Estatísticas de eventos da mais variada natureza vêm sendo preparadas com a seriedade exigida pelos grandes problemas científicos. São estatísticas de guerras – e de períodos (ou ciclos) que marcam o aparecimento dos grandes homens – pelo menos daqueles reconhecidos como tais pelos seus contemporâneos, independentemente das opiniões posteriores; estatísticas sobre períodos que registram o desenvolvimento e o progresso dos grandes centros comerciais; da ascensão e queda das artes e ciências; dos cataclismos, como terremotos e epidemias; das épocas de frio ou calor extraordinários; dos ciclos de revoluções, do nascimento e queda de impérios; hoje, todas essas coisas estão sujeitas à análise dos cálculos matemáticos os mais rigorosos. Finalmente, até o significado oculto dos números contidos nos nomes de pessoas e cidades em acontecimentos e assuntos semelhantes, recebem uma atenção especial.

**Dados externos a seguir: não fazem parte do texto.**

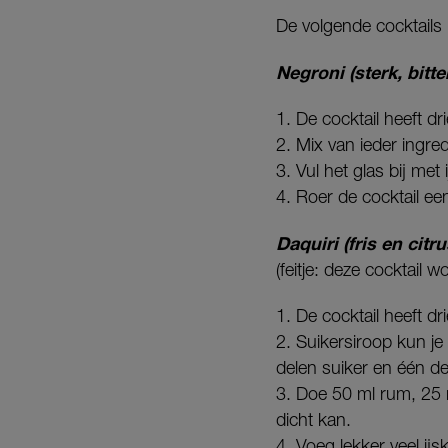
De volgende cocktails 
Negroni (sterk, bitte
1. De cocktail heeft dr
2. Mix van ieder ingre
3. Vul het glas bij met
4. Roer de cocktail een
Daquiri (fris en citru
(feitje: deze cocktail
1. De cocktail heeft dr
2. Suikersiroop kun je
delen suiker en één de
3. Doe 50 ml rum, 25 
dicht kan.
4. Voeg lekker veel ij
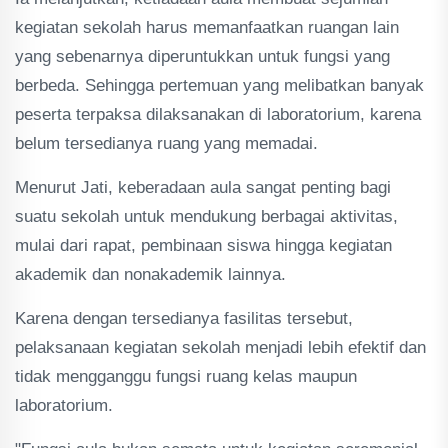
kegiatan sekolah harus memanfaatkan ruangan lain
yang sebenarnya diperuntukkan untuk fungsi yang
berbeda. Sehingga pertemuan yang melibatkan banyak
peserta terpaksa dilaksanakan di laboratorium, karena
belum tersedianya ruang yang memadai.
Menurut Jati, keberadaan aula sangat penting bagi
suatu sekolah untuk mendukung berbagai aktivitas,
mulai dari rapat, pembinaan siswa hingga kegiatan
akademik dan nonakademik lainnya.
Karena dengan tersedianya fasilitas tersebut,
pelaksanaan kegiatan sekolah menjadi lebih efektif dan
tidak mengganggu fungsi ruang kelas maupun
laboratorium.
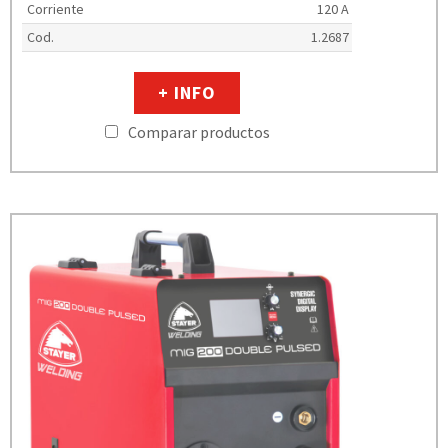
Corriente
120 A
Cod.
1.2687
+ INFO
Comparar productos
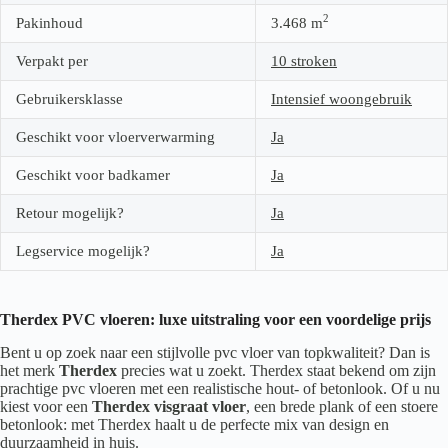
2
Pakinhoud
3.468
m
Verpakt per
10 stroken
Gebruikersklasse
Intensief woongebruik
Geschikt voor vloerverwarming
Ja
Geschikt voor badkamer
Ja
Retour mogelijk?
Ja
Legservice mogelijk?
Ja
Therdex PVC vloeren: luxe uitstraling voor een voordelige prijs
Bent u op zoek naar een stijlvolle pvc vloer van topkwaliteit? Dan is
het merk
Therdex
precies wat u zoekt. Therdex staat bekend om zijn
prachtige pvc vloeren met een realistische hout- of betonlook. Of u nu
kiest voor een
Therdex visgraat vloer
, een brede plank of een stoere
betonlook: met Therdex haalt u de perfecte mix van design en
duurzaamheid in huis.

Se, de um lado, grande parte do público letrado volta-se para o ateísmo e o ceticismo, do outro, encontramos uma inegável corrente de misticismo, que vai abrindo caminho pelo terreno da ciência. É a prova da irreprimível necessidade que a humanidade experimenta quando procura convencer-se da existência de um Poder Supremo, que paira sobre a matéria; uma lei oculta e misteriosa que governa o mundo, e que melhor faríamos se a estudássemos e a observássemos cuidadosamente, tentando nos adaptar a ela, ao invés de negá-la cegamente e quebrar nossas cabeças contra a rocha do destino. 

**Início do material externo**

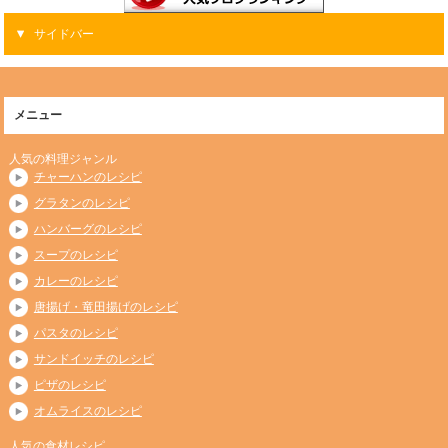
サイドバー
メニュー
人気の料理ジャンル
チャーハンのレシピ
グラタンのレシピ
ハンバーグのレシピ
スープのレシピ
カレーのレシピ
唐揚げ・竜田揚げのレシピ
パスタのレシピ
サンドイッチのレシピ
ピザのレシピ
オムライスのレシピ
人気の食材レシピ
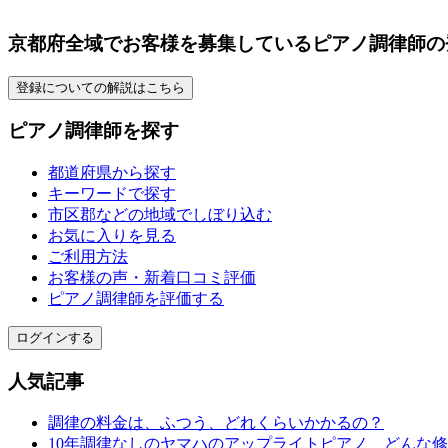
京都府全域でお客様を募集しているピアノ調律師の
登録についての解説はこちら
ピアノ調律師を探す
都道府県から探す
キーワードで探す
市区郡などの地域でしぼり込む
お気に入りを見る
ご利用方法
お客様の声・新着口コミ評価
ピアノ調律師を評価する
ログインする
人気記事
調律の料金は、ふつう、どれくらいかかるの？
10年調律なしのヤマハのアップライトピアノ、どんな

Mais de uma mente inteligente, enquanto estudava a fortuna e os reveses das nações e dos grandes impérios, tem se sentido impressionada pela incidência de fatos idênticos registrados na história dessas nações e impérios, ou seja, a inevitável repetição na vida dessas nações e impérios dos mesmos acontecimentos e após um mesmo período de tempo. Essa analogia é encontrada em fatos que são substancialmente os mesmos, embora possa existir uma maior ou menor diferença nos seus detalhes externos.

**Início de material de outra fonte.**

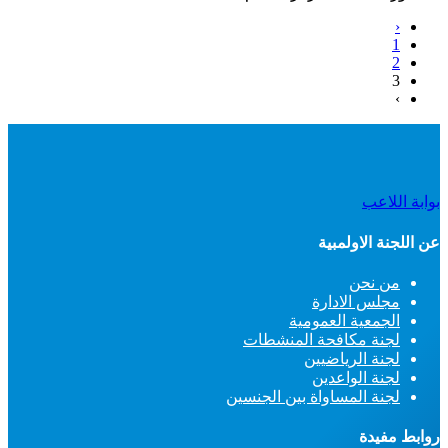
‹
1
2
3
›
بوابة اللاعب
عن اللجنة الاولمبية
من نحن
مجلس الادارة
الجمعية العمومية
لجنة مكافحة المنشطات
لجنة الرياضيين
لجنة الواعدين
لجنة المساواة بين الجنسين
روابط مفيدة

Assim, a crença dos antigos astrólogos, adivinhos e profetas, pode muito bem ter sido confirmada pela verificação da maioria das suas mais importantes predições, sem que essas previsões de acontecimentos futuros implicassem na necessidade da existência de alguma coisa realmente milagrosa de sua parte. Adivinhos e augures, que nas velhas civilizações ocupavam as mesmas posições hoje mantidas pelos nossos historiadores, astrônomos e meteorologistas, não oferecem nada de mais extraordinário no fato de terem predito a queda de um império ou a perda de uma batalha, do que os nossos cientistas ao predizerem a volta de um cometa, uma modificação da temperatura ou, talvez, a conquista definitiva do Afeganistão.

Afora a necessidade dessas classes de serem observadores argutos, existia também a exigência do estudo de determinadas ciências, tanto naquelas recuadas épocas como hoje. 

Daqui a milhares de anos a ciência moderna terá se transformado numa ciência “antiga”. Hoje, o estudo das ciências, livre e aberto, está ao alcance de todos, enquanto que no passado estava confinado a poucos. No entanto, antigas ou modernas, ambas podem ser chamadas de ciências exatas, porque, se o astrônomo de hoje tira suas observações a partir de cálculos matemáticos, o astrólogo do passado baseava suas predições nas observações não menos cuidadosas e matematicamente corretas dos ciclos periódicos. E porque o segredo dessa ciência foi perdido, isso seria suficiente para garantir o direito de afirmar que ela jamais existiu? Ou que, aceitando a sua validade, o homem é obrigado a aceitar e a acreditar também em “magia”, “milagres”, e coisas tais? 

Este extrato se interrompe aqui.